R Split III Corp. - MRRS Decision

MRRS Decision

Headnote

Mutual Reliance Review System for Exemptive Relief Applications -- subdivided offering exempted from certain requirements of National Instrument 81-102 Mutual Funds since issuer is fundamentally different from a conventional mutual fund.

Applicable Legislative Provisions

National Instrument 81-102 Mutual Funds, ss. 2.1(1), 2.6(a), 3.3, 10.3, 10.4(1), 12.1(1), 14.1, 19.1.

March 19, 2007

IN THE MATTER OF

THE SECURITIES LEGISLATION OF

ONTARIO, BRITISH COLUMBIA, ALBERTA,

SASKATCHEWAN, MANITOBA, QUÉBEC,

NEW BRUNSWICK, NEWFOUNDLAND AND

LABRADOR, NOVA SCOTIA, PRINCE EDWARD

ISLAND AND THE NORTHWEST TERRITORIES

(the "Jurisdictions")

AND

IN THE MATTER OF

THE MUTUAL RELIANCE REVIEW SYSTEM

FOR EXEMPTIVE RELIEF APPLICATIONS

AND

IN THE MATTER OF

R SPLIT III CORP.

 

MRRS DECISION DOCUMENT

Background

The local securities regulatory authority or regulator (the "Decision Maker") in each of the Jurisdictions has received an application (the "Application") from R Split III Corp. (the "Filer") for a decision under National Instrument 81-102 Mutual Funds ("NI 81-102") that the following sections of NI 81-102 (collectively, the "NI 81-102 Requirements") will not apply to the Filer with respect to the Capital Shares and Preferred Shares proposed to be issued by the Filer as described in a preliminary prospectus dated February 2, 2007 (the "Preliminary Prospectus"):

(a) subsection 2.1(1), which prohibits a mutual fund from purchasing a security of an issuer if, immediately after the transaction, more than 10 percent of the net assets of the mutual fund, taken at market value at the time of the transaction, would be invested in securities of the issuer;

(b) subsection 2.6(a), which prohibits a mutual fund from borrowing cash or providing a security interest over any of its portfolio assets except in compliance with subsection 2.6(a);

(c) section 3.3, which prohibits a mutual fund or its securityholders from bearing the costs of incorporation, formation or initial organization of a mutual fund, or of the preparation and filing of any prospectus;

(d) section 10.3, which requires that the redemption price of a security of a mutual fund to which a redemption order pertains shall be the net asset value of a security of that class, or series of class, next determined after the receipt by the mutual fund of the order;

(e) subsection 10.4(1), which requires that a mutual fund shall pay the redemption price for securities that are the subject of a redemption order within three business days after the date of calculation of the net asset value per security used in establishing the redemption price;

(f) subsection 12.1(1), which requires a mutual fund that does not have a principal distributor to complete and file a compliance report, and accompanying letter of the auditor, in the form and within the time period mandated by subsection 12.1(1); and

(g) section 14.1, which requires that the record date for determining the right of securityholders of a mutual fund to receive a dividend or distribution by the mutual fund shall be calculated in accordance with section 14.1.
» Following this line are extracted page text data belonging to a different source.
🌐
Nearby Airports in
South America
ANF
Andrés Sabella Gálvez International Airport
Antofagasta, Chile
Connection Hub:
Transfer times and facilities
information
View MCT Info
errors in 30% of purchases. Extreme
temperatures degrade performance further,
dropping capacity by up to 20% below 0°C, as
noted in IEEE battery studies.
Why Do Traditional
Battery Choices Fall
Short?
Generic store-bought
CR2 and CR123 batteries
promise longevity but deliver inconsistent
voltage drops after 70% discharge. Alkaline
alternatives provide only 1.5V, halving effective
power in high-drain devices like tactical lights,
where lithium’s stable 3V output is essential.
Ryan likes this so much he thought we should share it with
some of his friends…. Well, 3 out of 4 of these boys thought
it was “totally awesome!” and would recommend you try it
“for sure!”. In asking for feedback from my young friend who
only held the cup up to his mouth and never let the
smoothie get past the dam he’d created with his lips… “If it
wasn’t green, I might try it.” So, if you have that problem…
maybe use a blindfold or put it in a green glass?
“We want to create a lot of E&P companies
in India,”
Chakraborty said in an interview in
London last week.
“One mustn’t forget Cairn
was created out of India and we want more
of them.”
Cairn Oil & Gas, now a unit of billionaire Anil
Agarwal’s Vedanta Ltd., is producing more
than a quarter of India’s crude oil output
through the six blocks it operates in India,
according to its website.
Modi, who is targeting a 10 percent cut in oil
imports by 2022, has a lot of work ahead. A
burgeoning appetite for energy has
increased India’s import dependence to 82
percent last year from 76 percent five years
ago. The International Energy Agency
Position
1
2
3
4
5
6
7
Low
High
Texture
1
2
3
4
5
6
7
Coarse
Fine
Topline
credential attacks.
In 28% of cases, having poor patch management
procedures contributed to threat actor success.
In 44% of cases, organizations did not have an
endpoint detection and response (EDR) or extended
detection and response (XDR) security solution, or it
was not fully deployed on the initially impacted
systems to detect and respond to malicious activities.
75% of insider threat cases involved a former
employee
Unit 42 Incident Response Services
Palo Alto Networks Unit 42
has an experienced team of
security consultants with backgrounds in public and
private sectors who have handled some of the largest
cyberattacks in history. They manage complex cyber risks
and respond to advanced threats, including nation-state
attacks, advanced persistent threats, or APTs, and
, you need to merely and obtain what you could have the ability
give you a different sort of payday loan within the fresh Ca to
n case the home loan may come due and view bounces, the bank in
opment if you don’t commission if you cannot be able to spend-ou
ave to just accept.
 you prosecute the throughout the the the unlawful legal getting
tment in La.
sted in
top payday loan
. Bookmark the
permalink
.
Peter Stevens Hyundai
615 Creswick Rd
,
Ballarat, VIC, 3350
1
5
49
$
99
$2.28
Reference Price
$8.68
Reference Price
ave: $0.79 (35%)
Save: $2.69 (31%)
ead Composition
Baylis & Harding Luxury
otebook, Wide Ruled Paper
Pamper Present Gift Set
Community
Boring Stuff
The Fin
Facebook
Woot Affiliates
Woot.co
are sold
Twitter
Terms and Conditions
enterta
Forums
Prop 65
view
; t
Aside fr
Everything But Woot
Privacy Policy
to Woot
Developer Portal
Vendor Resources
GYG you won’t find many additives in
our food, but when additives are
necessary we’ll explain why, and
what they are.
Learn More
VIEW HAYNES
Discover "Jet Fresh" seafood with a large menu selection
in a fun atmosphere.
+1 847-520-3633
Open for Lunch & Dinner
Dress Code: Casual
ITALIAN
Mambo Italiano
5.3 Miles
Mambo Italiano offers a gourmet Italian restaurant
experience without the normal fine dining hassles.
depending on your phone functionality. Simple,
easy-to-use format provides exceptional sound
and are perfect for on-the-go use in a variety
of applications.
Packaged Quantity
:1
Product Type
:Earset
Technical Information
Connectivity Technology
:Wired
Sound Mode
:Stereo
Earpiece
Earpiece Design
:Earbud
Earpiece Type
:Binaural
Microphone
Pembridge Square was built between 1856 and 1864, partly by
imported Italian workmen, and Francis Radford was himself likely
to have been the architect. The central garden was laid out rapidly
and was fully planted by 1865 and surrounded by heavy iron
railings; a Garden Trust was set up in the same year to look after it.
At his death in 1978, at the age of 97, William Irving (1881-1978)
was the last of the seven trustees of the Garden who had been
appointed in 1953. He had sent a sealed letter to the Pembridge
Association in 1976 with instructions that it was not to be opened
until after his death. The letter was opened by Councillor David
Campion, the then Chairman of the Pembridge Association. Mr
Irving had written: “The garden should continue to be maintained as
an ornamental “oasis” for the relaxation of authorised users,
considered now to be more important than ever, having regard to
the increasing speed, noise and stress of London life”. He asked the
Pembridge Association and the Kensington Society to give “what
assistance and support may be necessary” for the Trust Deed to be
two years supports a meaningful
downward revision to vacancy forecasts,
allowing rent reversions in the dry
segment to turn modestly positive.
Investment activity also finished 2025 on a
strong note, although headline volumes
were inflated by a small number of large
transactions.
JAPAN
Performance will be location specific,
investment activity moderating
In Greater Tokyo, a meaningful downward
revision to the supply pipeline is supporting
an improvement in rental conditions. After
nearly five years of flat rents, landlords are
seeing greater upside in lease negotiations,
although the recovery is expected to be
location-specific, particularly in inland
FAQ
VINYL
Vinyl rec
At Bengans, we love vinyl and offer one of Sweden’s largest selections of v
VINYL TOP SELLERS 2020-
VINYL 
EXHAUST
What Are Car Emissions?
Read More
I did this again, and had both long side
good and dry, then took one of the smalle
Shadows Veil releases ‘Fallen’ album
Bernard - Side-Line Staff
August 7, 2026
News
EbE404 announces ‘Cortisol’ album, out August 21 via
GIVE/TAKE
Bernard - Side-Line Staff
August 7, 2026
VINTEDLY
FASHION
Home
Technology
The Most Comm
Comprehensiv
Under the Mutual Reliance Review System for Exemptive Relief Applications:

(a) the Ontario Securities Commission is the principal regulator for this application, and

(b) this MRRS Decision Document evidences the decision of each Decision Maker.

Interpretation

Defined terms contained in National Instrument 14-101 Definitions have the same meaning in this decision unless they are defined in this decision.

Representations

This decision is based on the following facts represented by the Filer:

The Filer

1. The Filer was incorporated under the Business Corporations Act (Ontario) on January 30, 2007. Its head office is located in Toronto, Ontario. The Filer is a mutual fund corporation. Scotia Capital Inc. ("Scotia Capital") will administer the ongoing operations of the Filer under an administration agreement with the Filer. Scotia Capital has taken the initiative in organizing the Filer and, accordingly, may be considered the promoter of the Filer under the Legislation.

2. The Filer will make offerings to the public (the "Offerings") on a best efforts basis, of class A capital shares (the "Capital Shares") and class A preferred shares (the "Preferred Shares") pursuant to a final prospectus (the "Final Prospectus") in respect of which the Preliminary Prospectus has already been filed.

3. The Capital Shares and the Preferred Shares will be listed for trading on the Toronto Stock Exchange (the "TSX"). An application requesting conditional listing approval has been made by the Filer to the TSX.

4. The Filer is a passive investment company whose principal investment objective is to invest in a portfolio of common shares of Royal Bank of Canada (the "Royal Bank Shares") in order to generate fixed cumulative preferential distributions for holders of the Filer's Preferred Shares, and to allow the holders of the Filer's Capital Shares to participate in capital appreciation of the Royal Bank Shares after payment of administrative and operating expenses of the Filer. It will be the policy of the Board of Directors of the Filer to pay dividends on the Capital Shares in an amount equal to the dividends received by the Filer on the Royal Bank Shares minus the distributions payable on the Preferred Shares and all administrative and operating expenses of the Filer.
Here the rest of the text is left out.